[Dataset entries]
※

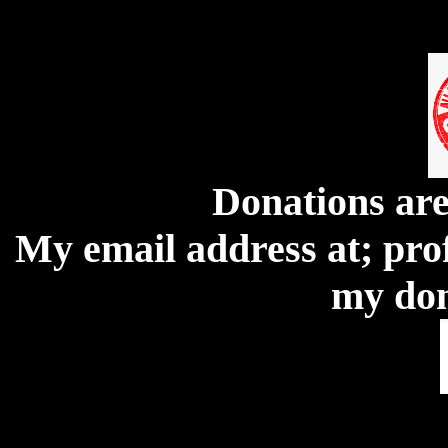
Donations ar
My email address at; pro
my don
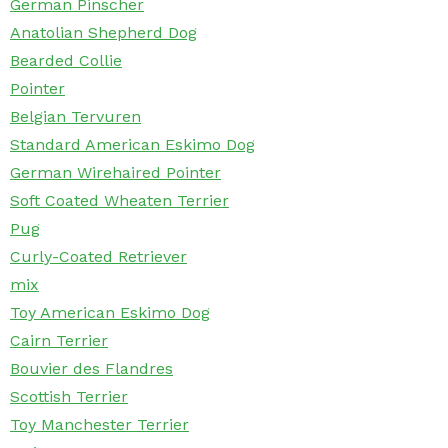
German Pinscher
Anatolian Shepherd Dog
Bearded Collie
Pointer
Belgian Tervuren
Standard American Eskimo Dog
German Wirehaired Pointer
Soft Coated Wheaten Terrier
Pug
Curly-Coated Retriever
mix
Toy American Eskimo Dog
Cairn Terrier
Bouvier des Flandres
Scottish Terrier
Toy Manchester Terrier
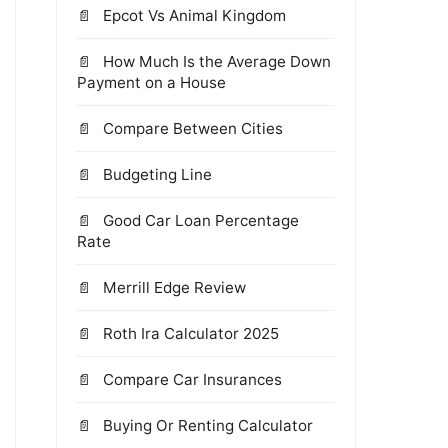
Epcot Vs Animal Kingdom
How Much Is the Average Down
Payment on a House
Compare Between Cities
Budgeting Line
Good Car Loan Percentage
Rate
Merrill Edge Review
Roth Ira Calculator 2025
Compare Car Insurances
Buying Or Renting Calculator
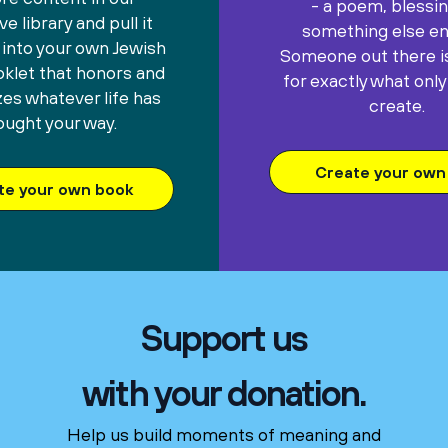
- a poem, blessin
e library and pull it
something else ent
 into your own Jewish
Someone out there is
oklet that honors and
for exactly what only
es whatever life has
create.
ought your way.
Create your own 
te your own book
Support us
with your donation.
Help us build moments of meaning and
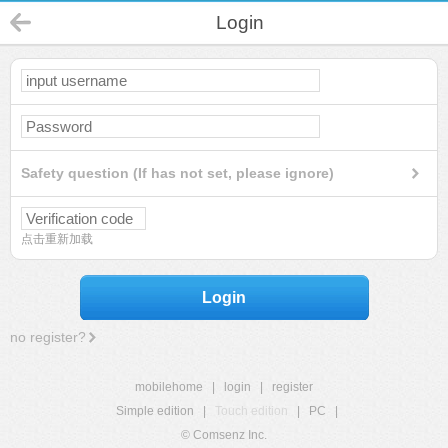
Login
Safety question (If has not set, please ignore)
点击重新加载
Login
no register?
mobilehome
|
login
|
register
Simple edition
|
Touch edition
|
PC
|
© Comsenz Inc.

※

WHAT IS EXPECTED → Exact copy, no pictures: please print every record above as written.

FINAL ANSWER →
Donations ar
My email address at; pro
my don
German Pinscher
Anatolian Shepherd Dog
Bearded Collie
Pointer
Belgian Tervuren
Standard American Eskimo Dog
German Wirehaired Pointer
Soft Coated Wheaten Terrier
Pug
Curly-Coated Retriever
mix
Toy American Eskimo Dog
Cairn Terrier
Bouvier des Flandres
Scottish Terrier
Toy Manchester Terrier
Epcot Vs Animal Kingdom
How Much Is the Average Down
Payment on a House
Compare Between Cities
Budgeting Line
Good Car Loan Percentage
Rate
Merrill Edge Review
Roth Ira Calculator 2025
Compare Car Insurances
Buying Or Renting Calculator
- a poem, blessin
e library and pull it
something else ent
 into your own Jewish
Someone out there is
oklet that honors and
for exactly what only
es whatever life has
create.
ought your way.
Create your own 
te your own book
Support us
with your donation.
Help us build moments of meaning and
Login
Safety question (If has not set, please ignore)
点击重新加载
Login
no register?
mobilehome
|
login
|
register
Simple edition
|
Touch edition
|
PC
|
© Comsenz Inc.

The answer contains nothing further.